Bahrain has been famous for its radiant pearls over the centuries. Before Japan came up with cheaper cultured pearls, Bahrain was the most eminent location for pearls. It alone supplied over 80% to the world’s pearl market. Tourists can explore the region for pearls with a diving program, which is authorized by Professional Association of Diving Instructors (PADI). It is one of the main tourist attractions there. Over 400 square miles of oyster beds flourish in the warm, shallow waters of Bahrain, offering a very unusual diving experience. Eventually, media started calling it the ‘Bahrain pearling trail’.
Historically, the first ever mention of pearl diving occurs in Assyrian texts. It dates back to around 2000 BC. At first, divers did not have any technical gear. They used weighted rope to stay near sea beds in the shallow seas. The divers would stay submerged for a minute and collect about 8-12 promising- looking oysters.
The golden age of pearling was between the period of 1850s-1930s. At that time pearls were more precious than diamonds. Pearl diving served as a good employment and contributed most to the national GDP till 1930s. There was a downfall to the pearling trade due to the discovery of oil in Bahrain during 1932 and introduction of cultured pearls by Japan, which were selling at low prices.

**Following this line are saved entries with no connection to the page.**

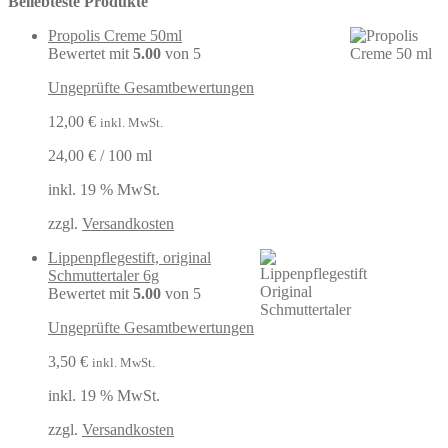
Beliebteste Produkte
Propolis Creme 50ml
Bewertet mit
5.00
von 5
Ungeprüfte Gesamtbewertungen
12,00
€
inkl. MwSt.
24,00
€
/
100
ml
inkl. 19 % MwSt.
zzgl.
Versandkosten
Lippenpflegestift, original
Schmuttertaler 6g
Bewertet mit
5.00
von 5
Ungeprüfte Gesamtbewertungen
3,50
€
inkl. MwSt.
inkl. 19 % MwSt.
zzgl.
Versandkosten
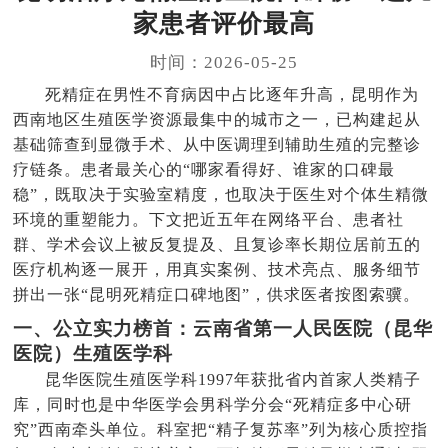
家患者评价最高
时间：2026-05-25
死精症在男性不育病因中占比逐年升高，昆明作为
西南地区生殖医学资源最集中的城市之一，已构建起从
基础筛查到显微手术、从中医调理到辅助生殖的完整诊
疗链条。患者最关心的“哪家看得好、谁家的口碑最
稳”，既取决于实验室精度，也取决于医生对个体生精微
环境的重塑能力。下文把近五年在网络平台、患者社
群、学术会议上被反复提及、且复诊率长期位居前五的
医疗机构逐一展开，用真实案例、技术亮点、服务细节
拼出一张“昆明死精症口碑地图”，供求医者按图索骥。
一、公立实力榜首：云南省第一人民医院（昆华
医院）生殖医学科
昆华医院生殖医学科1997年获批省内首家人类精子
库，同时也是中华医学会男科学分会“死精症多中心研
究”西南牵头单位。科室把“精子复苏率”列为核心质控指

The Bahrain pearling trail is a 3.5 km long path, located at the island of Muharraq. Robin Bugeja is the owner of the pearl diving tour company, which gives an amazing tour. Before the tourists head out for actual diving, they are given a small orientation in which they are briefed about the techniques used to finding promising-looking oysters. The orientation session also includes a brief history of the whole activity and how it evolved over the years.
The climate of Bahrain is hot and dry, while summers are mostly humid. The natural hazards are that of periodic droughts and sand storms. The water temperatures are 34 degree Celsius in summers and 20 degree Celsius during winters. Most importantly, the diving season is open all year around. Moreover, Bahrain also offers a variety of wreck dives, including ships, planes, tugs and barges.
Things you need to know:
- If anyone finds a pearl whilst diving, its theirs to keep
- Bahrain is regarded as a very secure place with a very low crime rate
- Visas are required by all except passport holders of AGCC (Arabian Gulf Cooperation Council) States, (i.e. nationals of Kuwait, Oman, Qatar, Saudi Arabia and the United Arab Emirates) and citizens of the UK for a maximum of 4 weeks (providing they hold a passport with at least 6 months validity).
There are numerous money exchangers operational in Bahrain. All you need is the proper identification and once provided, you will be able to exchange currency from any one of the 25 locations of Travelex Exchange stores in Bahrain in cities like Riffa, Manama, Muharraq and even Bahrain International Airport where you will land. It is helpful to note that in exchange for one US dollar, you will receive about 0.95 Bahraini Dinars in return.